For companies to effectively use their data for AI for predictive purposes, a variety of data, and especially wide data, must be used.
In today’s fast-paced digital world, the usage of data is constantly evolving to help companies better understand the insights from massive amounts of both structured and unstructured data repositories. However, while big data can provide business-critical analytics, the data mostly serves to showcase what has happened. Past tense. Increasingly, wide data must be taken into account when performing predictive and prescriptive analytics.
That is where artificial intelligence can help and where the needs of big data for AI diverge. Breaking it down, big data is defined by three factors: volume, velocity, and variety. Volume refers to the size of data available, velocity, on the other hand, refers to the speed at which data arrives and is processed.
However, for companies to effectively use their data for AI for predictive purposes, the need is for a variety of data. With the rise in the adoption of AI across sectors, the ability to access diverse sets of data is paramount and a catalyst for AI algorithms. In other words, keep the data from being too vanilla and spice it up with much more variety.
We call this data with variety “wide data,” which is sourced from an organization’s internal, external, structured, and unstructured data. This is crucial because, in the globalized economy, business performance depends on many parameters.
An example of wide data is to look at two manufacturing plants designing products in different parts of the United States. The geographic location of these two plants will have an impact on production, especially if there are natural occurrences, like snowstorms. Taking into consideration weather and several other disparate external factors, combined with internal data to feed the AI algorithms, will result in more accurate predictions related to inventory, supply chain, and demand for each manufacturing organization. Variety of data offers more correlations and hence better learning for AI algorithms to provide accurate results.
See also: What is Prescriptive Analytics and Why Do We Need It?
Why not volume?
Volume doesn’t necessarily mean better learning for the algorithm because of the lack in different dependent variables. While theoretically, having a lot of data is important for AI applications, the size is less important than variety for efficient algorithms.
Take, for example, a project we were working on that predicted cancer patient data. There were not that many patients to study, creating only 150 rows of data. This produced a relatively small amount of data to sift through, and it was not considered big data. This raised the question – was there enough data for an AI algorithm to learn and predict outcomes for cancer patients? The answer, in this case, was yes. Because while there were only 150 rows, the biometric, biosensor, and symptoms data constituted thousands of columns, making it a wide data.
The point is variety of the data is more important for AI applications than the volume.
Types of wide data
As mentioned, there are different types of data, when combined, make it a wide data like:
- Internal structured data: Data that sits in software applications such as ERP, CRM systems, or even financial systems.
- Internal unstructured data: Documents, images, reports, diagrams, and graphs that are part of your internal unstructured data.
- External data: Data from external sources, like weather, socio, economic data, census data, stock exchange data, etc.
- External unstructured data: News, images, videos, and more from outside the organization’s firewalls.
The CUPP framework: Providing a data strategy
For the successful adoption of AI, it is important to have the best AI practices in place.
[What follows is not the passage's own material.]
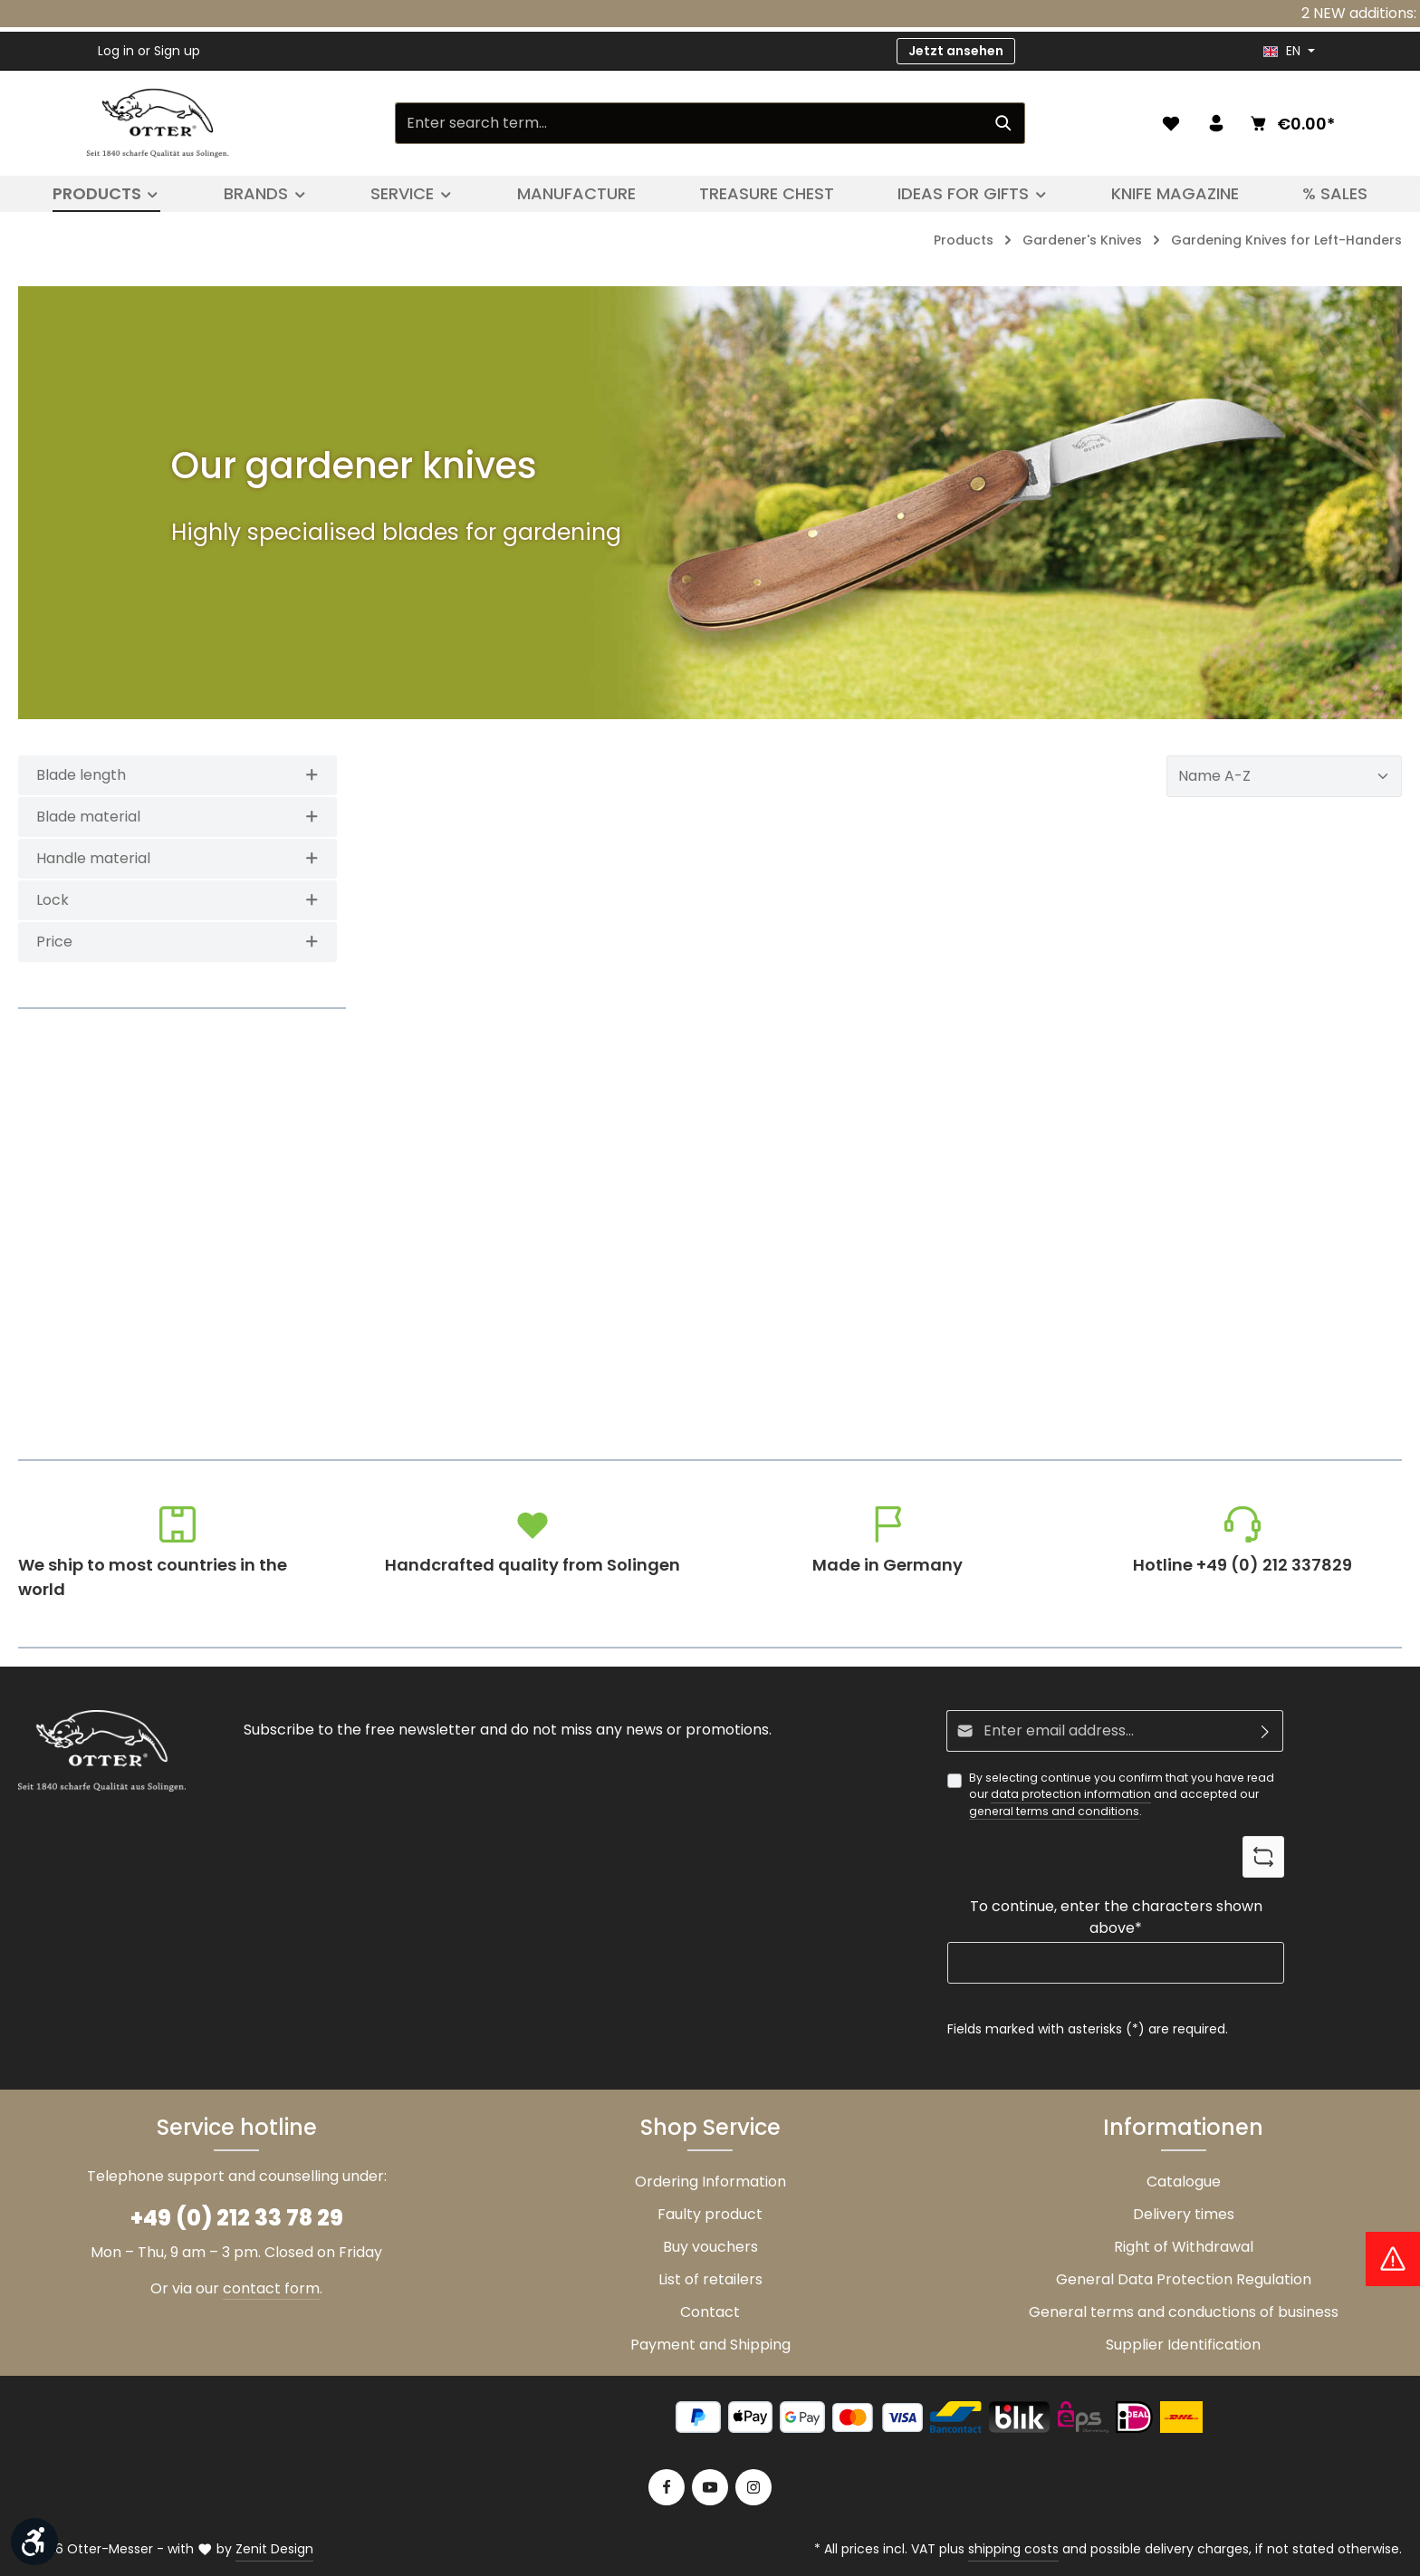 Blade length (177, 774)
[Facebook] (666, 2487)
One such framework is CUPP, which stands for collection, unification, processing, and presentation. Deploying these four steps is the typical way for organizations to start their AI journeys.
Traditional enterprises that may not have had a data strategy or data platforms in place and will benefit from creating a framework like CUPP. A framework is also important when it comes to ensuring veracity, or data accuracy. Organizations require clean, quality data to ascertain the desirable outcome, and veracity speeds this process up phenomenally.
Here are the basic steps that organizations undergo using the CUPP framework:
1. Start with a data census
Utilize data census methodology to discover the data assets that an organization has both internally and externally.
Part of this planning process is to locate sources of structured and unstructured data. Many organizations may be surprised at how much unstructured data they have, and doing a data census allows them to take stock of all their data assets.
2. Know your data assets
Before modeling, it is important to be aware of what an organization already has. This helps to develop AI best practices, but it requires a bit of patience. This will serve as the foundation and provide capability ROI for the adoption of AI applications.
Companies also need to investigate a collection and unification strategy for their internal-external structured and unstructured data.
3. Use machine learning and natural language processing and machine learning to convert and make sense of unstructured content
An organization can take the unstructured data they have sourced and utilize natural language processing to convert it into structured content to train your data.
Organizations should also be encouraged by unstructured content and not be fearful of it because there are now several technologies available for making very meaningful usage of that content.
Key takeaways about the need to use wide data
Wide data could kickstart an AI journey much more rapidly and is crucial for helping organizations to contextualize the insights from a variety of small and large, unstructured, and structured data sources. As technologies evolve and develop, there will be no enterprise that will be spared from data. Data strategies need to be built around obtaining and analyzing a variety of data.